Agent decided to take job 0: Kayak Bass Fishing Logo Design
Successfully processed job 0. Output saved to: output/output_simpleLLM_0.txt
Agent decided to take job 1: C# Native AOT console app
Successfully processed job 1. Output saved to: output/output_simpleLLM_1.txt
Agent decided not to take job 2: Italian typist
Agent decided to take job 3: Fix Laravel API for Firebase Social & Apple Login
Successfully processed job 3. Output saved to: output/output_simpleLLM_3.txt
Agent decided not to take job 4: Improve speed loading time and Core Web Vitals
Agent decided to take job 5: Webflow site build
Successfully processed job 5. Output saved to: output/output_simpleLLM_5.txt
Agent decided not to take job 6: Data entry | Download files and compress a file
Agent decided to take job 7: Configure pppoe client via pppd and site to site layer 2 openvpn all via terminal
Successfully processed job 7. Output saved to: output/output_simpleLLM_7.txt
Agent decided to take job 8: Add custom domain in for

# Evaluating Submitted Results

We will now take all of the outputs and verify them.  We do this doing a very simple wrapper around an LLM that takes a look at all the output files and determines whether the output deserved to earn payment or not.  However, this can be done in several other ways:
- By human verification (using freelancers who are experts in this area)
- By using a well-trained LLM (i.e. Uma trained on this task)
- By the client themselves.

In [9]:
# Part 1: We initialize our evaluator
from dotenv import load_dotenv
import os
load_dotenv()  # take environment variables

from agent.verifier_simple import SimpleVerifier
from api.data import AgentArenaData

csv_data = "data/df_randomized_feasible_cleaned.csv"

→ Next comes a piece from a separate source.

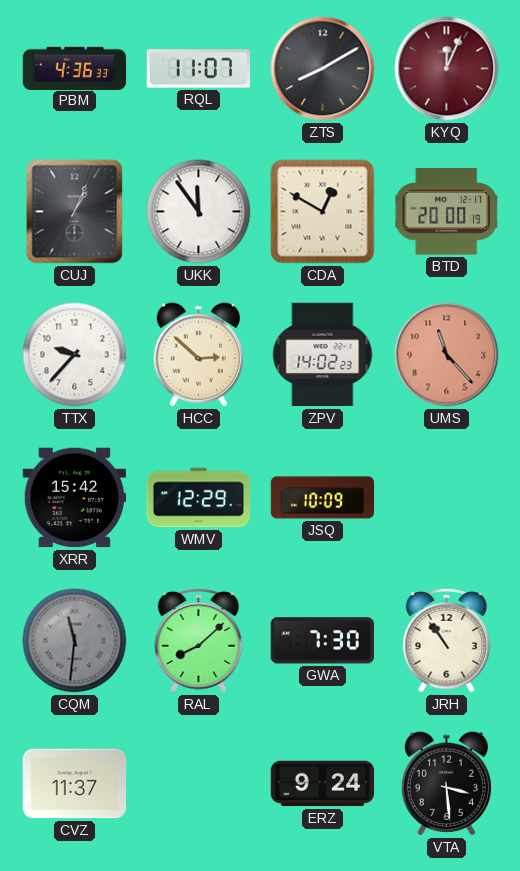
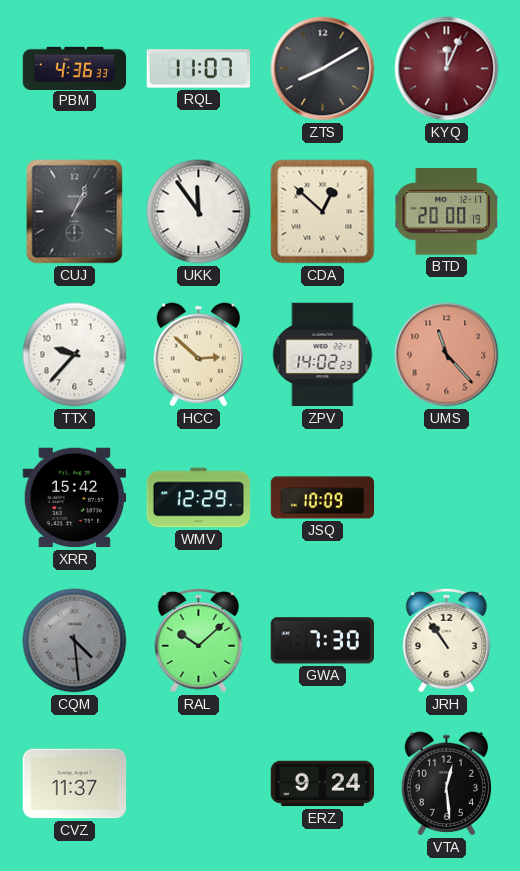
CDA: 12:50 -> 12:52
CQM: 11:31 -> 4:29
RAL: 8:08 -> 10:08
VTA: 3:29 -> 12:29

# Initialize the Agent Arena API
API = AgentArenaData(csv_data)

# Initializing the evaluator
verifier = SimpleVerifier(os.getenv("OPENAI_API_KEY"), API)

In [10]:
# Part 2: Evaluating all Outputs

verifier.process_outputs("output/")


Job: RTSP and WebRTC bug fix (ID: 46)
Agent: simpleLLM
Result: ✗ FAILURE
--------------------------------------------------------------------------------

Job: Tech pack for boxers/ men’s underwear  (ID: 52)
Agent: simpleLLM
Result: ✓ SUCCESS
--------------------------------------------------------------------------------

Job: Making Llama (LLM) Labeling Model work (ID: 148)
Agent: simpleLLM
Result: ✗ FAILURE
--------------------------------------------------------------------------------

Job: One week Job - Code Simple Landing page (ID: 85)
Agent: simpleLLM
Result: ✗ FAILURE
--------------------------------------------------------------------------------

Job: Ethereum Gas Testing Proof-of-Concept (ID: 91)
Agent: simpleLLM
Result: ✗ FAILURE
--------------------------------------------------------------------------------

Job: Pdf form field editor (ID: 90)
Agent: simpleLLM
Result: ✓ SUCCESS
--------------------------------------------------------------------------------

Job: Websi

In [11]:
# Let's take a Look at the Results of the Evaluation

import pandas as pd

csv_results = "output/results.csv"

df = pd.read_csv(csv_results)
df.head()

Unnamed: 0,jobID,simpleLLM
0,0,fail
1,1,win
2,3,win
3,5,fail
4,7,fail


# Metrics

The final aspect of the arena will be synthesizing all of the results from the different competing agents as well as data collected from the API (such as time to job completion or price of running the agent).  This will allow us to do important analysis on the different models and present different metrics that showcase the strenghts and weaknesses of different agents.